One morning I awoke to my mother coming into my room around 5:30 in the morning telling me that my dad had a seizure (from Epilepsy) and that an ambulance was on their way. After my mom had told me, I went into complete shock, as I don’t remember what my exact thoughts were in that moment. A few minutes later my dad was put into the ambulance and was on his way to the emergency room. By that time it was about 6:00 AM and my mother called my grandparents to let them know their son was in the hospital and that they would be on their way soon. My mom came into my room and let me know that my brother and I should be ready to leave for the hospital in a few minutes. Initially I refused, I was tired and just wanted to sleep. My mom yelled at me, “It’s your Dad!” I gave in to my mom’s orders and left for the hospital.

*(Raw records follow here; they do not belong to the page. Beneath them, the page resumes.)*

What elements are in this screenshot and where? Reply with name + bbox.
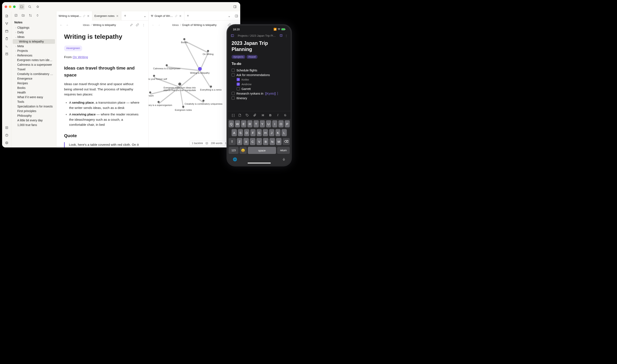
- calendar-button[interactable]: [4, 28, 10, 34]
- keyboard-key[interactable]: B: [263, 138, 268, 145]
- sort-button[interactable]: [28, 13, 33, 18]
- tab[interactable]: Writing is telepathy✕: [56, 11, 92, 21]
- tab[interactable]: Graph of Writing is t✕: [149, 11, 184, 21]
- backspace-key[interactable]: ⌫: [283, 138, 290, 145]
- command-palette-button[interactable]: [4, 43, 10, 49]
- graph-node[interactable]: On Writing: [203, 50, 214, 55]
- graph-node[interactable]: Books: [181, 38, 187, 44]
- mic-key[interactable]: [282, 158, 286, 161]
- quick-switcher-button[interactable]: [4, 13, 10, 19]
- brackets-button[interactable]: [ ]: [231, 113, 236, 117]
- close-window-button[interactable]: [5, 5, 7, 8]
- keyboard-key[interactable]: W: [235, 120, 240, 128]
- toggle-right-panel-button[interactable]: [232, 4, 238, 10]
- fullscreen-window-button[interactable]: [13, 5, 16, 8]
- graph-node[interactable]: igation to your former self: [149, 75, 171, 80]
- new-tab-button[interactable]: +: [184, 14, 192, 18]
- home-indicator[interactable]: [248, 163, 271, 163]
- file-tree-item[interactable]: ›Projects: [13, 49, 55, 53]
- graph-node[interactable]: Evergreen notes: [175, 106, 192, 111]
- space-key[interactable]: space: [248, 147, 276, 154]
- graph-node[interactable]: Evergreen notes turn ideas into objects …: [163, 83, 197, 91]
- bold-button[interactable]: B: [268, 113, 273, 117]
- search-button[interactable]: [27, 4, 32, 10]
- breadcrumb[interactable]: Projects/2023 Japan Trip Pl…: [236, 34, 277, 37]
- file-tree-item[interactable]: Health: [13, 90, 55, 95]
- file-tree-item[interactable]: Tools: [13, 99, 55, 104]
- keyboard-key[interactable]: V: [256, 138, 262, 145]
- tab[interactable]: Evergreen notes✕: [92, 11, 121, 21]
- graph-view-button[interactable]: [4, 21, 10, 26]
- collapse-all-button[interactable]: [35, 13, 40, 18]
- checkbox[interactable]: [232, 73, 235, 77]
- nav-forward-button[interactable]: →: [65, 23, 69, 26]
- keyboard-key[interactable]: U: [266, 120, 271, 128]
- settings-button[interactable]: [4, 140, 10, 146]
- shift-key[interactable]: ⇧: [229, 138, 236, 145]
- link-button[interactable]: [136, 23, 140, 26]
- number-key[interactable]: 123: [229, 147, 238, 154]
- keyboard-key[interactable]: A: [232, 129, 237, 136]
- keyboard-key[interactable]: X: [243, 138, 249, 145]
- keyboard-key[interactable]: Q: [229, 120, 234, 128]
- tag-pill[interactable]: #evergreen: [64, 46, 82, 51]
- checkbox[interactable]: ✓: [237, 83, 240, 86]
- new-note-button[interactable]: [13, 13, 19, 18]
- more-menu-button[interactable]: ⋮: [285, 34, 288, 37]
- new-tab-button[interactable]: +: [121, 14, 129, 18]
- strikethrough-button[interactable]: S: [283, 113, 288, 117]
- internal-link[interactable]: On Writing: [72, 55, 88, 59]
- keyboard-key[interactable]: J: [269, 129, 274, 136]
- tag-pill[interactable]: #travel: [247, 55, 258, 59]
- keyboard-key[interactable]: L: [282, 129, 287, 136]
- globe-key[interactable]: 🌐: [233, 157, 237, 161]
- file-tree-item[interactable]: Specialization is for insects: [13, 104, 55, 109]
- wiki-link[interactable]: [[Kyoto]]: [265, 92, 276, 95]
- keyboard-key[interactable]: Y: [260, 120, 265, 128]
- file-tree-item[interactable]: Philosophy: [13, 113, 55, 118]
- keyboard-key[interactable]: P: [285, 120, 290, 128]
- graph-node[interactable]: chasm: [149, 91, 154, 97]
- keyboard-key[interactable]: M: [276, 138, 282, 145]
- tab-close-button[interactable]: ✕: [87, 14, 90, 18]
- file-tree-item[interactable]: Travel: [13, 67, 55, 72]
- heading-button[interactable]: H: [261, 113, 265, 117]
- checkbox[interactable]: [232, 92, 235, 95]
- minimize-window-button[interactable]: [9, 5, 11, 8]
- keyboard-key[interactable]: N: [270, 138, 275, 145]
- file-tree-item[interactable]: Books: [13, 86, 55, 90]
- todo-item[interactable]: ✓Keiko: [232, 77, 287, 82]
- mobile-note-body[interactable]: 2023 Japan Trip Planning #projects#trave…: [228, 38, 290, 111]
- file-tree-item[interactable]: ⌄Ideas: [13, 35, 55, 39]
- italic-button[interactable]: I: [275, 113, 280, 117]
- file-tree-item[interactable]: ›Clippings: [13, 25, 55, 30]
- file-tree-item[interactable]: ›Meta: [13, 44, 55, 49]
- toggle-right-panel-button[interactable]: [233, 14, 240, 18]
- file-tree-item[interactable]: Evergreen notes turn ideas…: [13, 58, 55, 62]
- todo-item[interactable]: Itinerary: [232, 96, 287, 101]
- tab-close-button[interactable]: ✕: [116, 14, 119, 18]
- checkbox[interactable]: [232, 69, 235, 72]
- keyboard-key[interactable]: H: [263, 129, 268, 136]
- bookmarks-button[interactable]: [35, 4, 40, 10]
- tag-button[interactable]: [246, 114, 250, 117]
- file-tree-item[interactable]: Calmness is a superpower: [13, 62, 55, 67]
- keyboard-key[interactable]: C: [250, 138, 255, 145]
- breadcrumb[interactable]: Ideas / Writing is telepathy: [71, 23, 128, 26]
- return-key[interactable]: return: [277, 147, 290, 154]
- keyboard-key[interactable]: I: [272, 120, 277, 128]
- nav-back-button[interactable]: ←: [59, 23, 63, 26]
- graph-node[interactable]: Writing is telepathy: [190, 67, 210, 74]
- keyboard-key[interactable]: T: [253, 120, 259, 128]
- reading-mode-button[interactable]: [279, 34, 283, 37]
- file-tree-item[interactable]: Creativity is combinatory u…: [13, 72, 55, 76]
- graph-node[interactable]: Calmness is a superpower: [153, 64, 181, 70]
- toggle-sidebar-button[interactable]: [231, 34, 234, 37]
- graph-node[interactable]: Everything is a remix: [200, 86, 222, 91]
- vault-button[interactable]: [4, 125, 10, 130]
- new-folder-button[interactable]: [21, 13, 26, 18]
- keyboard-key[interactable]: O: [278, 120, 284, 128]
- files-view-button[interactable]: [19, 4, 25, 10]
- keyboard-key[interactable]: Z: [237, 138, 242, 145]
- checkbox[interactable]: [237, 87, 240, 90]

I remember him lying there, hooked up to the IV, somehow managing to say that he was “glad to see us.” Eventually my grandparents arrive and we were all talking in by my dad on the hospital bed. After another hour or so my grandparents offered to take my brother and I home while my mom stayed with my dad at the hospital. On our way back to the house my grandma asked us, “What we were going to do when we got home.” My brother and I both responded with, “sleep.”
A few days later I remember overhearing my mom saying to someone that she “thought there was a possibility” (which I assume is a reference to the possibility that my dad could have died).
Now that I reflect on this I come up with two questions: What are my feelings towards my dad knowing that he was in the hospital and I was resistant to go there? And why did my grandma ask, “What we were going to do when we got home”?
For the first question I think about how my mom and grandparents responded with their strong desire to be with my dad as well as considering how a close, loving family would have reacted. By close, loving family I mean a son who gets right out of bed and immediately goes to the hospital instead of doing nothing at all.
For the second question I realize the fact that my grandma is a very devout Catholic, attends mass most days of the week, and prays the Hail Mary at every meal. In my early years when I would sleepover at my grandparent’s house, before bed my grandma would always tell me to remember to say my prayers. Now when I think about the question, I think she was cleverly inquiring if my brother and I were going to pray for my dad. I know for a fact that praying for my dad was one of her top priorities, which makes me question myself.
Does it mean I don’t love my dad? Do I not care about him? Am I so selfish that I cared more about sleep than the fact that my dad was in the hospital after sustaining a life-threatening seizure? Should I have prayed for my dad?